I suppose that every time Pablo Iglesias sees television playing that video in which, on the occasion of Felipe VI's first visit to the European Parliament, the then-MEP went out to meet him to gain prominence and offer him as a gift the DVDs of the series Game of Thrones, the least that might go through his head is that in politics, it's possible to be naive, but not silly. Iglesias explained that with that present he wanted to help the king have some understanding of politics in Spain. I don't know which of the series's eight seasons Felipe VI reached, nor with which of its seven kingdoms he identifies, but six years after that gesture in which Iglesias tried to overturn the clichés about the young left-winger who had emerged from the 15-M movement, the Podemos leader seems to be returning to the spirit of the so-called Indignados - "the Outraged". With his party forming part of the Spanish government under Pedro Sánchez, Iglesias has gone from placing in the spotlight first the father - king emeritus Juan Carlos I - and now his reigning son, whom he has reproached for not condemning fascist violence on the occasion of the Madrid election campaign.

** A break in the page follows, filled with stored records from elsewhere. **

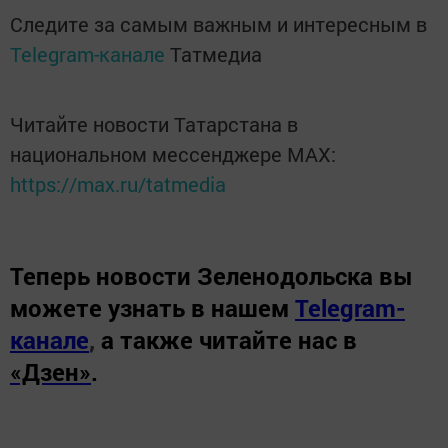
Следите за самым важным и интересным в
Telegram-канале
Татмедиа
Читайте новости Татарстана в
национальном мессенджере MАХ:
https://max.ru/tatmedia
Теперь
новости Зеленодольска вы
можете узнать в нашем
Telegram-
канале
,
а также читайте нас в
«Дзен»
.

Well, of course, Felipe VI is silent, because it seems that fascism does not divide Spanish families, nor is it a danger to democracy, nor is it an attack against fundamental liberties. Because Vox is a Spanish constitutionalist party, when in other places, like Germany, it simply would not have even been legalized. What type of Constitution does Spain have that it can accommodate a party like Vox and also persecute Catalan independence in every possible way? Not only judicially, but also politically and economically. Iglesias is experiencing in his own person something that was foreseen: for Spain's deep state, taking action against Catalan independence was a real-life test of how far it was willing to go. But it was by no means the last stop on the journey.
So-called Spanish constitutionalism, and in a very special way the Spanish right, have seized on concepts such as democracy and freedom and shut outside their perimeter those who do in fact defend democracy and freedom. What Pablo Iglesias is experiencing are the ravages of that action by political power to step out of the way in October 2017. At that time, Mariano Rajoy accepted that the Spanish prime minister should reign and not rule, and that Felipe VI should reign and rule. Not that he would make the laws, but something more important: that political power would be displaced by judicial power and the axis of cohabitation would shift from that joining the monarchy's Zarzuela Palace and the executive's Moncloa Palace, to the line running from the Zarzuela to the buildings located in Madrid's Calle del Marqués de la Ensenada - the seat of the General Council of the Judiciary - and the nearby Plaza de la Villa de París - location of the Supreme Court.
And that is how Spain is right now. With a head of state who finds protection in the far right and with a PSOE also entrenched in the regime of '78, and obsessed only with how the government can hold out for as long as possible.